A tale of man and “machine”

Morley S. Lymburner
March 14, 2017
By Morley S. Lymburner
I recall my number ONE Breathalyzer test. This is “the biggy” that every breath tech worries about because you can imagine what the defence lawyer could do when they found out that this is — THE FIRST.

I was working a quiet afternoon shift at the Traffic front desk when Harry gave me a wink and a nod as he began his shift. Harry, we will call him McCleneghan to protect the innocent, called out to me, “Don’t worry Morley — we will get you your first drunk in no time.”

I knew Harry’s reputation and he was a wonder to behold. He was known as the unit’s best drunk catcher and a record holder with a daisy chain of four prisoners, all cuffed together and stinkin’ drunk. As for how he managed such a record, don’t ask. Harry ain’t tellin’.

But I digress — again. Now Harry started his shift at 4 PM and by 4:20 he was parading an impaired (nay - drunk) driver before the sergeant at the desk. My surprise was more with the sergeant, who seemed not at all surprised.

“Okay Morley, you better get that machine primed,” came the order. I dutifully corrected the sergeant that it was an “instrument and not a machine.”

Off I went to the Breathalyzer office and everything I was taught kicked into high gear. I purged the instrument, timed everything and made careful notes. I qualified the ampoule containing the “clear yellow liquid” (consisting of 0.25% potassium dichromate, .025% silver nitrate and 50% by volume sulphuric acid) with the alcohol standard test, containing 3.38 milligrams of alcohol in each millilitre of solution. I purged the instrument to clear it of all residual alcohol and balanced the light meter.

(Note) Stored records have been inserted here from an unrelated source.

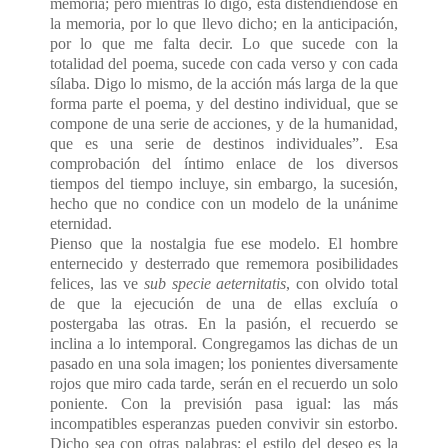
memoria; pero mientras lo digo, está distendiéndose en
la memoria, por lo que llevo dicho; en la anticipación,
por lo que me falta decir. Lo que sucede con la
totalidad del poema, sucede con cada verso y con cada
sílaba. Digo lo mismo, de la acción más larga de la que
forma parte el poema, y del destino individual, que se
compone de una serie de acciones, y de la humanidad,
que es una serie de destinos individuales”. Esa
comprobación del íntimo enlace de los diversos
tiempos del tiempo incluye, sin embargo, la sucesión,
hecho que no condice con un modelo de la unánime
eternidad.
Pienso que la nostalgia fue ese modelo. El hombre
enternecido y desterrado que rememora posibilidades
felices, las ve
sub specie aeternitatis
, con olvido total
de que la ejecución de una de ellas excluía o
postergaba las otras. En la pasión, el recuerdo se
inclina a lo intemporal. Congregamos las dichas de un
pasado en una sola imagen; los ponientes diversamente
rojos que miro cada tarde, serán en el recuerdo un solo
poniente. Con la previsión pasa igual: las más
incompatibles esperanzas pueden convivir sin estorbo.
Dicho sea con otras palabras: el estilo del deseo es la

After making clear notes of all this I welcomed my “guest” - number ONE - into the office. Harry advised me of the circumstances of the arrest and his reasons for believing the subject to be impaired. I furiously wrote down my notes. Visions of a gruelling cross examination from a defence lawyer loomed large in my head. This one had to be letter perfect because it was — number ONE.

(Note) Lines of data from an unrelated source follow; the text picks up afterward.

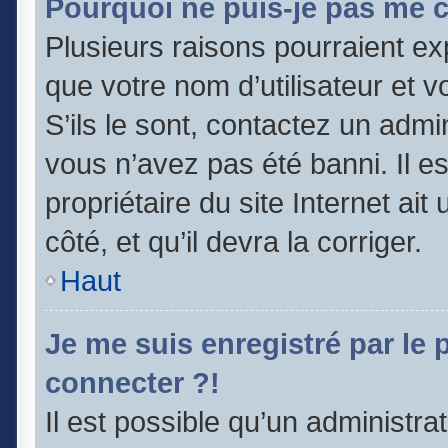
Pourquoi ne puis-je pas me 
Plusieurs raisons pourraient ex
que votre nom d’utilisateur et v
S’ils le sont, contactez un admi
vous n’avez pas été banni. Il e
propriétaire du site Internet ai
côté, et qu’il devra la corriger.
Haut
Je me suis enregistré par le
connecter ?!
Il est possible qu’un administra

I noted the condition of the subject carefully. Eyes - red and watery; pupils - dilated; smell - alcoholic beverage ... ahhh... in there somewhere ... I was sure there was alcohol... and grease ... dirt ... and ... and ... oh yes! ... vomit ... and ... Oh No! ... faecal-matter. “Harry - where did you find this guy?”

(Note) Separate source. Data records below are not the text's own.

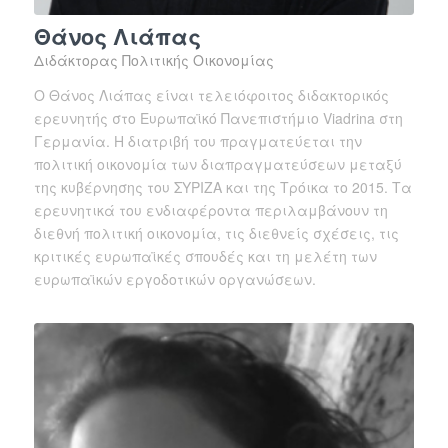
Θάνος Λιάπας
Διδάκτορας Πολιτικής Οικονομίας
Ο Θάνος Λιάπας είναι τελειόφοιτος διδακτορικός
ερευνητής στο Ευρωπαϊκό Πανεπιστήμιο Viadrina στη
Γερμανία. Η διατριβή του πραγματεύεται την
πολιτική οικονομία των διαπραγματεύσεων μεταξύ
της κυβέρνησης του ΣΥΡΙΖΑ και της Τρόικα το 2015. Τα
ερευνητικά του ενδιαφέροντα περιλαμβάνουν τη
διεθνή πολιτική οικονομία, τις διεθνείς σχέσεις, τις
κριτικές ευρωπαϊκές σπουδές και τη μελέτη των
ευρωπαϊκών εργοδοτικών οργανώσεων.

“Just driving down Yonge Street,” Harry said cheerily.

“Okay Harry. Thanks... I guess,” I responded gloomily.

The smell was overpowering. Thoughts of what a maggot might smell in the disposal bin of a slaughter house on a hot day came to mind.

The man was slouched in the plain steel chair. The subject lobbed his head toward me in recognition of the voice he could hear in the fog. I asked him if he could understand me. He responded with something that could have been affirmative so I demanded he blow into the plastic tube I held to his lips. He placed the tube to his mouth as I delicately withdrew my hand in time to avoid a drop of liquid bile coming from his mouth. He promptly pulled the instrument off the desk and threw it against the wall turning it instantly to rubble.

The fight was on as I tackled him in the midriff and pinned him against the wall. The interview room door opened wide and the cavalry arrived just in time to see the primal hunk of sludge throw up all over my shoulder and back.

As the troops carried away my chuckling subject, I could hear him yelling “have a nice night copper.”

I looked around the office in dismay. It was time to take notes as to what had just happened here. “My first test is a refusal,” I said to myself. “What a way to start.”

I looked at the wreckage that was once my shiny Borkenstein Breathalyzer model 900A. I looked at my notes, dutifully inscribed with the number ONE, and covered in puke. Do I clean my office, myself or the notes first. I decided on the notes and then went to change my shirt.

After cleaning the office, the final in- dignity came from the sergeant in charge of the station. “Sign here Lymburner.” He was showing me a departmental documentation for permitting a drunk to handle my “machine.” I dutifully pointed out that it was an instrument and not a “machine.” His steely eyes narrowed at me as he dutifully added to the bottom of the documentation that I was also insolent with the sergeant.

The epilogue to all this is both bitter and sweet. I was called into the inspector and he docked me eight hours pay for not securing the “machine.” I thought about dutifully correcting the errant descriptor of the instrument and then remembered that closed mouths are never a temptation for a confession. I took my lumps and ever after kept a firm hand on “the machine.”

And what of my subject. Two weeks later I was notified by newspaper headlines that good old “number ONE” was found shot dead outside his apartment. Apparently, the victim of a drug deal gone bad.

Is there justice so fair that mere mortals cannot bear?